Homeopati derneklerinin yoğun çalışma ve Türkiye’de Homeopati’nin yasallaşması ve yaygınlaşması için verdiği çabalar sonuç vermiş olup; 2016 itibariyle Sağlık Bakanlığı tarafından Geleneksel ve Tamamlayıcı Tıp kapsamında kabul edilmiştir. T.C Sağlık Bakanlığı tarafından ‘’Kişiye özgü seçilmiş homeopatik ilaçlar ile sağlık durumunu iyileştirmeyi hedef alan bütüncül bir uygulama yöntemidir’’ tanımı yapılmıştır. Bundan önce Türkiye, Dünyada homeopatiyi kullanmayan İran ve Irak’ın yanındaki üç ülkeden biriydi. Günümüzde Türkiye’de homeopati eğitiminin verildiği iki merkez vardır. Ama aslında üniversitelerde lisans eğitimi sırasında homeopati eğitimiyle ilgili yeterli ve gerekli bilgi verilmektedir. Fakat ülkemizde de artık Homeopati eğitimini almanın münkün olduğu merkezler bulunmaktadır. Yurtdışından gelen homeopat hocaların verdiği derslerde, bu dersleri alan kişilere bakıldığı zaman; sadece doktor, eczacı, hemşire veya diğer sağlık çalışanlarından görülmez. Reklamcılar, ev hanımları, hobi için buraya gelenler de vardır. Fakat homeopati bu yanılgının aksine sağlık çalışanı olması gerekliliği esasına dayanır. Çünkü gerekli eğitim ve bilgi senteziyle remediler tavsiye edilip verilmektedir. Türkiye’de Homeopati’nin  “hobi” olarak yapılabilmesi ile ilgili yanlış bir kanı vardır. Dernekler de yapılan bir takım düzenlemeler sonucunda, eğitim için sağlık çalışanlarını tercih etmeye başlamışlardır. 

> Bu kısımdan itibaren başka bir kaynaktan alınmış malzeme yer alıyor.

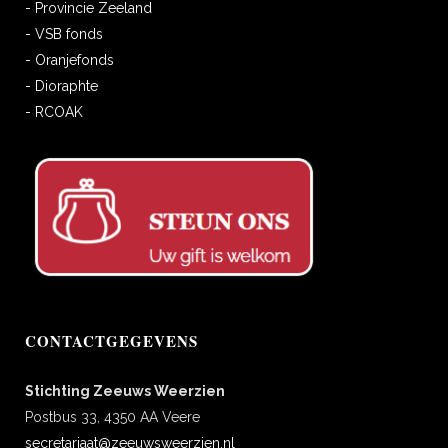
- Provincie Zeeland
- VSB fonds
- Oranjefonds
- Dioraphte
- RCOAK
CONTACTGEGEVENS
Stichting Zeeuws Weerzien
Postbus 33, 4350 AA Veere
secretariaat@zeeuwsweerzien.nl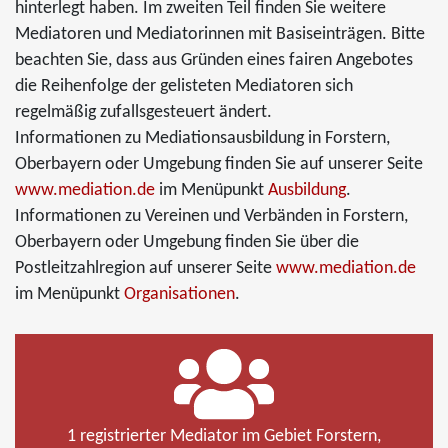
hinterlegt haben. Im zweiten Teil finden Sie weitere
Mediatoren und Mediatorinnen mit Basiseinträgen. Bitte
beachten Sie, dass aus Gründen eines fairen Angebotes
die Reihenfolge der gelisteten Mediatoren sich
regelmäßig zufallsgesteuert ändert.
Informationen zu Mediationsausbildung in Forstern,
Oberbayern oder Umgebung finden Sie auf unserer Seite
www.mediation.de
im Menüpunkt
Ausbildung
.
Informationen zu Vereinen und Verbänden in Forstern,
Oberbayern oder Umgebung finden Sie über die
Postleitzahlregion auf unserer Seite
www.mediation.de
im Menüpunkt
Organisationen
.
1 registrierter Mediator im Gebiet Forstern,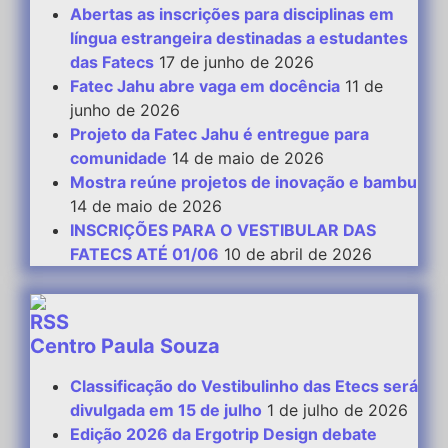
Abertas as inscrições para disciplinas em
língua estrangeira destinadas a estudantes
das Fatecs
17 de junho de 2026
Fatec Jahu abre vaga em docência
11 de
junho de 2026
Projeto da Fatec Jahu é entregue para
comunidade
14 de maio de 2026
Mostra reúne projetos de inovação e bambu
14 de maio de 2026
INSCRIÇÕES PARA O VESTIBULAR DAS
FATECS ATÉ 01/06
10 de abril de 2026
Centro Paula Souza
Classificação do Vestibulinho das Etecs será
divulgada em 15 de julho
1 de julho de 2026
Edição 2026 da Ergotrip Design debate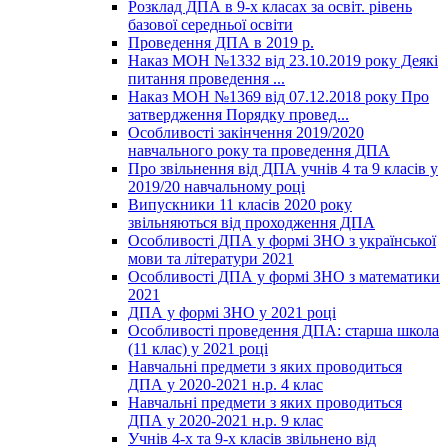
Розклад ДПА в 9-х класах за освіт. рівень
базової середньої освіти
Проведення ДПА в 2019 р.
Наказ МОН №1332 від 23.10.2019 року Деякі
питання проведення ...
Наказ МОН №1369 від 07.12.2018 року Про
затвердження Порядку провед...
Особливості закінчення 2019/2020
навчального року та проведення ДПА
Про звільнення від ДПА учнів 4 та 9 класів у
2019/20 навчальному році
Випускники 11 класів 2020 року
звільняються від проходження ДПА
Особливості ДПА у формі ЗНО з української
мови та літератури 2021
Особливості ДПА у формі ЗНО з математики
2021
ДПА у формі ЗНО у 2021 році
Особливості проведення ДПА: старша школа
(11 клас) у 2021 році
Навчальні предмети з яких проводиться
ДПА у 2020-2021 н.р. 4 клас
Навчальні предмети з яких проводиться
ДПА у 2020-2021 н.р. 9 клас
Учнів 4-х та 9-х класів звільнено від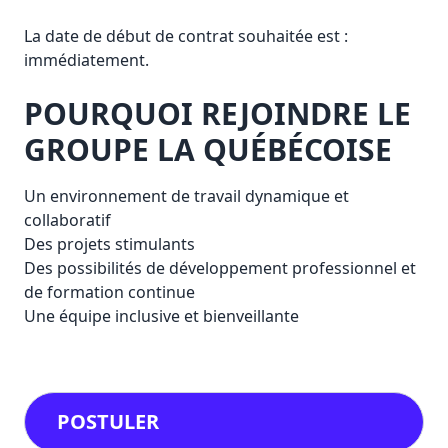
La date de début de contrat souhaitée est :
immédiatement.
POURQUOI REJOINDRE LE
GROUPE LA QUÉBÉCOISE
Un environnement de travail dynamique et
collaboratif
Des projets stimulants
Des possibilités de développement professionnel et
de formation continue
Une équipe inclusive et bienveillante
POSTULER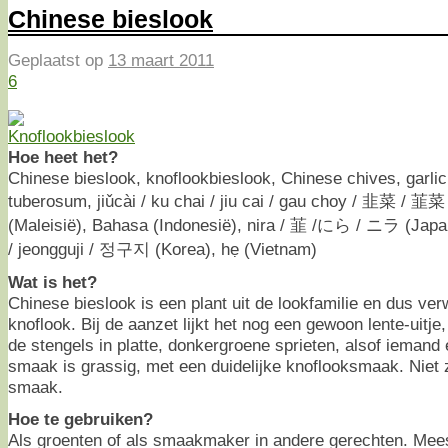
Chinese bieslook
Geplaatst op
13 maart 2011
6
Hoe heet het?
Chinese bieslook, knoflookbieslook, Chinese chives, garlic
tuberosum, jiǔcài / ku chai / jiu cai / gau choy / 韭菜 / 韮菜
(Maleisië), Bahasa (Indonesië), nira / 韮 /にら / ニラ (Japa
/ jeongguji / 정구지 (Korea), hẹ (Vietnam)
Wat is het?
Chinese bieslook is een plant uit de lookfamilie en dus verw
knoflook. Bij de aanzet lijkt het nog een gewoon lente-uitj
de stengels in platte, donkergroene sprieten, alsof iemand 
smaak is grassig, met een duidelijke knoflooksmaak. Niet z
smaak.
Hoe te gebruiken?
Als groenten of als smaakmaker in andere gerechten. Meest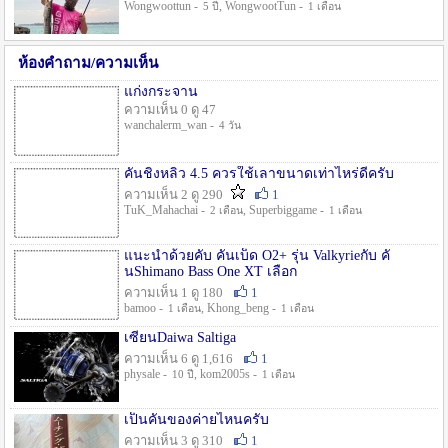
Wongwoottun -
, WongwootTun -
5 ปี
1 เดือน
ห้องคำถาม/ความเห็น
แก่งกระจาน
ความเห็น 0 ดู 47
wanchalerm_wan -
4 วัน
คันชิงหลิว 4.5 ควรใช้เลาขนาดเท่าไหร่ดีครับ
ความเห็น 2 ดู 290
1
TuK_Mahachai -
, Superbiggame -
2 เดือน
1 เดือน
แนะนำด้วยคับ คันเบ็ด O2+ รุ่น Valkyrieกับ คั
นShimano Bass One XT เลือก
ความเห็น 1 ดู 180
1
bamoo -
, Khong_beng -
1 เดือน
1 เดือน
เซียนDaiwa Saltiga
ความเห็น 6 ดู 1,616
1
physale -
, kom2005s -
10 ปี
1 เดือน
เป็นคันของค่ายไหนครับ
ความเห็น 3 ดู 310
1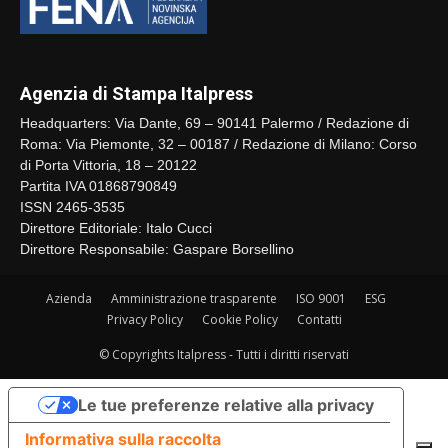
Agenzia di Stampa Italpress
Headquarters: Via Dante, 69 – 90141 Palermo / Redazione di
Roma: Via Piemonte, 32 – 00187 / Redazione di Milano: Corso
di Porta Vittoria, 18 – 20122
Partita IVA 01868790849
ISSN 2465-3535
Direttore Editoriale: Italo Cucci
Direttore Responsabile: Gaspare Borsellino
Azienda
Amministrazione trasparente
ISO 9001
ESG
Privacy Policy
Cookie Policy
Contatti
© Copyrights Italpress - Tutti i diritti riservati
Le tue preferenze relative alla privacy
Informativa sulla raccolta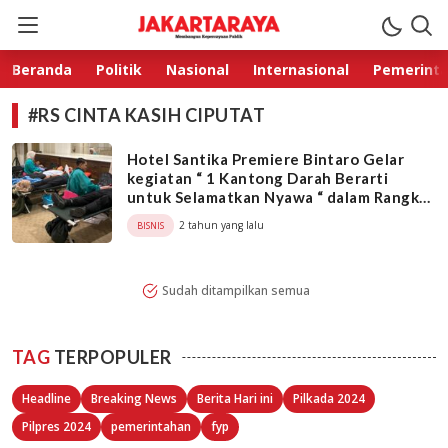
Jakarta Raya
Membangun Kepercayaan Publik
Beranda
Politik
Nasional
Internasional
Pemerint
#RS CINTA KASIH CIPUTAT
Hotel Santika Premiere Bintaro Gelar
kegiatan “ 1 Kantong Darah Berarti
untuk Selamatkan Nyawa “ dalam Rangka
Peringatan Hari Kemerdekaan Indonesia
2 tahun yang lalu
BISNIS
Sudah ditampilkan semua
TAG
TERPOPULER
Headline
Breaking News
Berita Hari ini
Pilkada 2024
Pilpres 2024
pemerintahan
fyp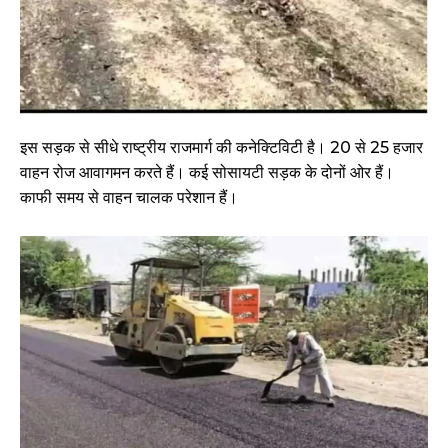
इस सड़क से सीधे राष्ट्रीय राजमार्ग की कनेक्टिविटी है। 20 से 25 हजार
वाहन रोज आवागमन करते हैं। कई सोसायटी सड़क के दोनों ओर हैं।
काफी समय से वाहन चालक परेशान हैं।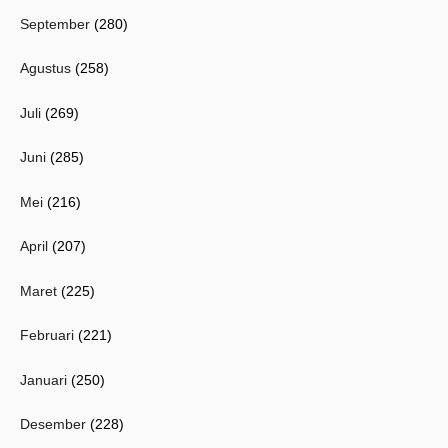
September
(280)
Agustus
(258)
Juli
(269)
Juni
(285)
Mei
(216)
April
(207)
Maret
(225)
Februari
(221)
Januari
(250)
Desember
(228)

Türkiye’deki homeopati durumuyla ilgili tarihi gidişata kısaca bakarsak; Sekizinci Beş Yıllık Kalkınma Planı’yla 2001’de Türkiye de homeopatik ürünlere ilgi göstermeye başlamıştır. Dokuzuncu Kalkınma Planı’nda da homeopatik ürünlere yer verilmektedir. Sağlık Bakanlığının yayınladığı kanun hükmünde kararnameler, yönetmelikler ve “Eczacılar ve Eczaneler Hakkında Kanun”da ve ayrıca yönetmeliklerde homeopatik ürünlere değinilmektedir. Yayınlanan yönetmeliklerde görüldüğü üzere, yurtdışındaki uygulamalardan pek farklı bir uygulama bulunmamaktadır. Ambalaj bilgileri de böylece standart hale getirilmektedir. Fakat diğerlerinden farklı olarak: Sağlık Bakanlığı’nca yayınlanan “Beşeri Tıbbi Ürünler Ambalaj ve Etiketleme Yönetmeliği”nin 3. Bölümünde (Radyofarmasötikler ve Homeopatik Ürünler) homeopatik ürünlerle ve onların ambalaj bilgileri ile ilgili Madde 25 ve 26’nın Türkiye’de Avrupa birliği üyeliği tarihinde yürürlüğe gireceği 5. Bölüm (Cezai Hükümler, Uyumlaştırılan Avrupa Birliği Mevzuatı ve Yürürlükten Kaldırılan Mevzuat) Madde 33’te belirtilmektedir. Yani şu an yürürlükte değildir. Avrupa Birliği’ne ne zaman girilirse, o zaman bu standartlar uygulanmaya başlanması durumu söz konusudur. Ancak bu ürünlerin, şu an Türkiye’de eczane dışından temini gerçekleştirilmektedir. Sağlık hizmetinin tam anlamıyla eczanenin içine sokulması açısından bu yönetmeliklerin çok hızlı bir şekilde yürürlüğe girmesi gerekmektedir. Türkiye’de sağlık dışında sağlık ile ilgilenmenin önlenmemesi durumu, hem Homeopati’nin yanlış aktarılması, hem de tedavi sürecinin yavaşlaması hatta yanlış bilgi edinilmesine yol açabilme ihtimaline neden olacaktır.